Apa artinya menyatu dalam hidup Kristus? Rasul Paulus menggambarkannya sebagai mati dan bangkit bersama Kristus (bdk. Kol 2:12–14). Artinya, hidup kita dilebur dalam wafat-Nya, supaya kita bangkit dan hidup dalam terang kebangkitan-Nya.

Dalam kematian-Nya, Yesus telah memakukan segala “surat utang” dosa kita di kayu salib. Pelanggaran kita telah dihapus dalam darah-Nya. Maka, tidak ada lagi ikatan pada masa lalu yang penuh dosa. Kita kini dipanggil oleh Bapa untuk hidup dalam kebenaran dan kemuliaan, dibimbing oleh Roh Kudus, menuju kepada Kristus.

Hari demi hari, kita dipanggil untuk terus bertumbuh—menanggalkan manusia lama dengan segala kelemahannya, dan mengenakan manusia baru yang hidup dalam kebenaran. Seharusnya begitu. Tapi kenyataannya? Itu semua masih terasa jauh bagiku. Masih sebuah cita-cita yang harus diperjuangkan.

Mengapa bisa demikian? Apa yang menjadi penghambatnya?

Sering kali, doa-doa kita hanya menjadi rutinitas. Kita memang berusaha bercakap dengan Kristus setiap hari, tetapi tidak jarang doa itu menjadi seperti “mesin” yang berjalan otomatis—tanpa rasa, tanpa kesadaran yang mendalam.

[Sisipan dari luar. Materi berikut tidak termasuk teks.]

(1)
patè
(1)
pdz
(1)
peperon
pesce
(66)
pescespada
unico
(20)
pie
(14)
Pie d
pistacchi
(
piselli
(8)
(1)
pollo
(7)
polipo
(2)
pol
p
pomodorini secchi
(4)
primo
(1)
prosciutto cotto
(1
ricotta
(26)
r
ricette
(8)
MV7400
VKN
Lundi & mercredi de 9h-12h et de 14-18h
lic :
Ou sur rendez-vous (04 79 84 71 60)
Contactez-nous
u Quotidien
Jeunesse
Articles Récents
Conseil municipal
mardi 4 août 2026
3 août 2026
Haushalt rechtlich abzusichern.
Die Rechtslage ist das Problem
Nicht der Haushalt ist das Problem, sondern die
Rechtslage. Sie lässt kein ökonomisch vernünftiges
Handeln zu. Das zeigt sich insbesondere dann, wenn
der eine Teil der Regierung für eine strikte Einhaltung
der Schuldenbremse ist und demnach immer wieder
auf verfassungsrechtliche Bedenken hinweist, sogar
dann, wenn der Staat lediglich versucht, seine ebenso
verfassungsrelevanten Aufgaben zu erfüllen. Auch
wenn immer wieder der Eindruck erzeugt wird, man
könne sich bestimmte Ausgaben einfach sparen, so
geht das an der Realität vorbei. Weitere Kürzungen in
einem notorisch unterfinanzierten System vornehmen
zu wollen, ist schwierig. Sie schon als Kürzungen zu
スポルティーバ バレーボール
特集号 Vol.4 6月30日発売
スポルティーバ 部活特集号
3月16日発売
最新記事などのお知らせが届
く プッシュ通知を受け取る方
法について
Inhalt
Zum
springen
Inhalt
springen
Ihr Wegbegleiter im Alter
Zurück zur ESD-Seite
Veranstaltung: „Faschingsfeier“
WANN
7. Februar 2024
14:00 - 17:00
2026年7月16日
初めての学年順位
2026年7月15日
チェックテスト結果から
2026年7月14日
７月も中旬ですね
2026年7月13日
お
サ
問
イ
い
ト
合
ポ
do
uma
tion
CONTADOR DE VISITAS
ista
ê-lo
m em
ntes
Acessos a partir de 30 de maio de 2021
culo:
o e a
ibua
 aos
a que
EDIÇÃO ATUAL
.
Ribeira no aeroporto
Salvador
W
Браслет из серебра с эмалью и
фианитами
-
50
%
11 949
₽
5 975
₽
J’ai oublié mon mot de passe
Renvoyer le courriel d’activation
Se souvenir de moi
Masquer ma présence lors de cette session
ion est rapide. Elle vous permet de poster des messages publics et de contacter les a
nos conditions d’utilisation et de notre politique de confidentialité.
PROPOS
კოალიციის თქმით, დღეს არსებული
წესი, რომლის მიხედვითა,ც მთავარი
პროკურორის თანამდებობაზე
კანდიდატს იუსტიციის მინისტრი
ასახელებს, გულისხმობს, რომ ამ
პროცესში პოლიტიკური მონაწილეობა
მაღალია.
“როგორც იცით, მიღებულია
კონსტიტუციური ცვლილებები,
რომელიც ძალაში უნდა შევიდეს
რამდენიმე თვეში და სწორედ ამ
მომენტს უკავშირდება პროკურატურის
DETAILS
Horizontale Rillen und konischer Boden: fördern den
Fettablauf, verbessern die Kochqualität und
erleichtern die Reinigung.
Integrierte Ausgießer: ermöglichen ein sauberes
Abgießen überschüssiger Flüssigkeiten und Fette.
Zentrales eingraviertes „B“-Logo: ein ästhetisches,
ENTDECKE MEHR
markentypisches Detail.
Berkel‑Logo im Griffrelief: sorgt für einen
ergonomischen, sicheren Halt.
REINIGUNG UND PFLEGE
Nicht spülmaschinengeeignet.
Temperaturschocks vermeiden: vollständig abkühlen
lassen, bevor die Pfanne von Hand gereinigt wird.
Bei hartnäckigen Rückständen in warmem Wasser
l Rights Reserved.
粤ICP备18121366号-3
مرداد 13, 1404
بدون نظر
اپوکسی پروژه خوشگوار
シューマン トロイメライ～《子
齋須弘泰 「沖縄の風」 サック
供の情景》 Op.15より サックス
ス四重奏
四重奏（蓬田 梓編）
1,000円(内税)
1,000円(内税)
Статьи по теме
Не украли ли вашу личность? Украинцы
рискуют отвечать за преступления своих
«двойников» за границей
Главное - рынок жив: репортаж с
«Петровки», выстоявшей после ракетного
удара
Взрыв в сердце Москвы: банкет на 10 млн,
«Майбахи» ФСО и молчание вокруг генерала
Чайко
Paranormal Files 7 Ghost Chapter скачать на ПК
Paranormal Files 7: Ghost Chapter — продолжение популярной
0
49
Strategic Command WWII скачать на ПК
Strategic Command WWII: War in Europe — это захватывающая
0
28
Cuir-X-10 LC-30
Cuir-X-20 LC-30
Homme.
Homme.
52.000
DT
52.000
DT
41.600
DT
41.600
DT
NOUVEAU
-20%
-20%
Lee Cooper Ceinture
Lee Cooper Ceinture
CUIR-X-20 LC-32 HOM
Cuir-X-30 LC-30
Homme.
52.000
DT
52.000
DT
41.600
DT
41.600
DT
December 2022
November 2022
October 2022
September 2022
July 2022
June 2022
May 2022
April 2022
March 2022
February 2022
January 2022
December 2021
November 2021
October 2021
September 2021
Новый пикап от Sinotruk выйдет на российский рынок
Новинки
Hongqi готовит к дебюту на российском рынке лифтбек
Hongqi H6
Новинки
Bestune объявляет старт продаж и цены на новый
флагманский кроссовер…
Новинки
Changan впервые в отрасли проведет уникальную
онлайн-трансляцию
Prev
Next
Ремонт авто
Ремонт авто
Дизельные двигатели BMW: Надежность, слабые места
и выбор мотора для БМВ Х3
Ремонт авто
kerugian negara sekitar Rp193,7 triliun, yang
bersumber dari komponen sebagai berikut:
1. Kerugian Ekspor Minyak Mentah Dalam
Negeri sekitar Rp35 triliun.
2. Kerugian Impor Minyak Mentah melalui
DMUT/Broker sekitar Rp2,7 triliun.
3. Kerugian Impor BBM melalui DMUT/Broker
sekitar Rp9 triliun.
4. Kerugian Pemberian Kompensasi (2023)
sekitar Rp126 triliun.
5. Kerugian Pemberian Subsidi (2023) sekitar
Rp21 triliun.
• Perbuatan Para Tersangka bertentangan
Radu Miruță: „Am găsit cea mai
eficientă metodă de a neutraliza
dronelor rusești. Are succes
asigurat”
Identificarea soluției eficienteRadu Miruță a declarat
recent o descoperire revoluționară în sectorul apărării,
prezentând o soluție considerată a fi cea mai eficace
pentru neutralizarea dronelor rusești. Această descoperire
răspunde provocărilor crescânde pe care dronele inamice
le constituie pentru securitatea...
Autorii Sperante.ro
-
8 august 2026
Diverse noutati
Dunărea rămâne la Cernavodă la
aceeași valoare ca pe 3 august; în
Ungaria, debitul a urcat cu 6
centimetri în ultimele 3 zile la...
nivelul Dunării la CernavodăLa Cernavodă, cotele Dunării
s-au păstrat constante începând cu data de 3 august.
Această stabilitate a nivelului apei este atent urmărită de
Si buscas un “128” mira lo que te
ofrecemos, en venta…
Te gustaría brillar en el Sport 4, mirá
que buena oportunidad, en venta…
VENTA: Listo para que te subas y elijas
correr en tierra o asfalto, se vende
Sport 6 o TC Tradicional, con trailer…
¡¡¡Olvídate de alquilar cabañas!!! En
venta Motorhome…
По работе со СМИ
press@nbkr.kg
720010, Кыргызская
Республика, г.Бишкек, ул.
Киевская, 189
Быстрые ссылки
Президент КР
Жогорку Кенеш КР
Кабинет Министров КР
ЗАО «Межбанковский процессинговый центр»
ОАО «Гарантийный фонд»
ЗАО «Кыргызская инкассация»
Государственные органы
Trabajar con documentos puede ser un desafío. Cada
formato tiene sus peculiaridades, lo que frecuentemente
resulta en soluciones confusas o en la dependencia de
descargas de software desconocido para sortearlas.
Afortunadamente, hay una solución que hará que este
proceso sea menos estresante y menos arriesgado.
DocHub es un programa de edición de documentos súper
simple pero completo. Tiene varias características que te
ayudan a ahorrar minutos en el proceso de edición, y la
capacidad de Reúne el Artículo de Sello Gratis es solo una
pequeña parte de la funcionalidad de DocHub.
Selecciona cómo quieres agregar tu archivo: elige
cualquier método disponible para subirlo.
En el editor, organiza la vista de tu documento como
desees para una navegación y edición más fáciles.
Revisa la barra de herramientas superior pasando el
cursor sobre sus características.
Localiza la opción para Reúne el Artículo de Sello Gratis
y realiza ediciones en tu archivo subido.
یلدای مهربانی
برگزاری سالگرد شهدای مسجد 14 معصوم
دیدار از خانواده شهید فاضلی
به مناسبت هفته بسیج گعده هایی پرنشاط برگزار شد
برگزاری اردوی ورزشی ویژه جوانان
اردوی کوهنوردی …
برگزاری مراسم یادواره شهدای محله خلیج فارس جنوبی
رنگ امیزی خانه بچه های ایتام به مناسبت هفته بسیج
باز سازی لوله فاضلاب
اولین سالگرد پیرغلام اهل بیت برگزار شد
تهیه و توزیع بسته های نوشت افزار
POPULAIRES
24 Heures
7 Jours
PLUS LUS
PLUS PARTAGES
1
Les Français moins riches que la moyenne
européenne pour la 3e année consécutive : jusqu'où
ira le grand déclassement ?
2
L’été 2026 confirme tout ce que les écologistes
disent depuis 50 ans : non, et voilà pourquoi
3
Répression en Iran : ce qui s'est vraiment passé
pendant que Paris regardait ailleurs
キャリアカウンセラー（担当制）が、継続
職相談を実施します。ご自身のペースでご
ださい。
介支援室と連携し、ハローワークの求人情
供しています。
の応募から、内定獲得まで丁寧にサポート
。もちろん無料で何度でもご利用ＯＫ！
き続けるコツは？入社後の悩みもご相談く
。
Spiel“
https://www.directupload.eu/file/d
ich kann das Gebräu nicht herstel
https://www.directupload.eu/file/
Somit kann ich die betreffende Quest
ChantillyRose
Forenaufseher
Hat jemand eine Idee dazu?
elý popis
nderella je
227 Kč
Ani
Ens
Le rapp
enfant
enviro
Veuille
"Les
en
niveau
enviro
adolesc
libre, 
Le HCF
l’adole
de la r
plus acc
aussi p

Kita berdoa Doa Bapa Kami, Salam Maria, dan doa-doa lainnya, tetapi hanya dengan hafalan. Hati dan pikiran kita tidak sepenuhnya hadir. Mungkin tubuh kita di hadapan Tuhan, tetapi kesadaran kita entah berada di mana.

Kalau kita tidak menyadari dan membaharui cara kita berdoa, maka kita akan terus terjebak dalam formalitas doa yang kering. Kita tidak sungguh mengalami mati dan bangkit bersama Kristus.

Pastor Charles Loyak Deket OSC.

Kita masih melekat pada ‘manusia lama’, dan ‘manusia baru’ masih jauh dari jangkauan. Kristus memang berjalan bersama kita, tetapi hati-Nya belum berdenyut dalam hati kita. Hidup kita belum sungguh dirasuk oleh hidup-Nya.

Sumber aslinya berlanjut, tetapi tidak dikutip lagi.